--- WHAT YOU HAVE TO DO ---
From the listing below, count the lines where the string "Museo" occurs. Give the number, with no other words.

>>>

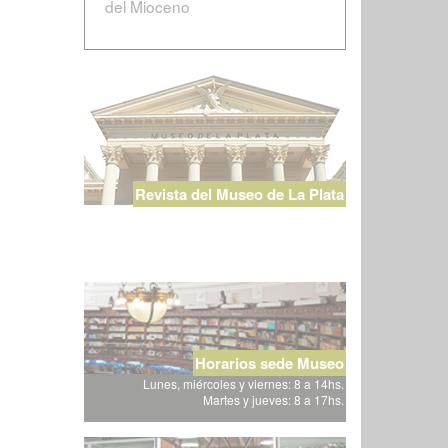
del Mioceno
Revista del Museo de La Plata
Horarios sede Museo
Lunes, miércoles y viernes: 8 a 14hs.
Martes y jueves: 8 a 17hs.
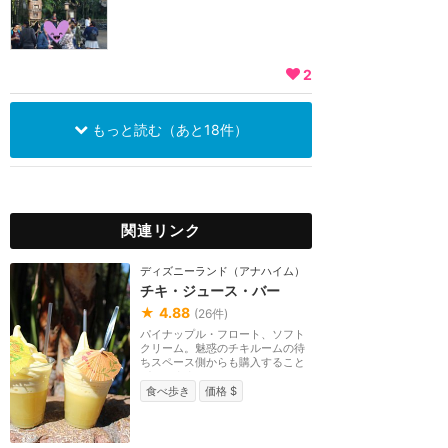
2
もっと読む（あと18件）
関連リンク
ディズニーランド（アナハイム）
チキ・ジュース・バー
★
4.88
(
26
件)
パイナップル・フロート、ソフト
クリーム。魅惑のチキルームの待
ちスペース側からも購入すること
ができます。
食べ歩き
価格 $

<<<

--- RESPONSE TO THIS EXERCISE ---
2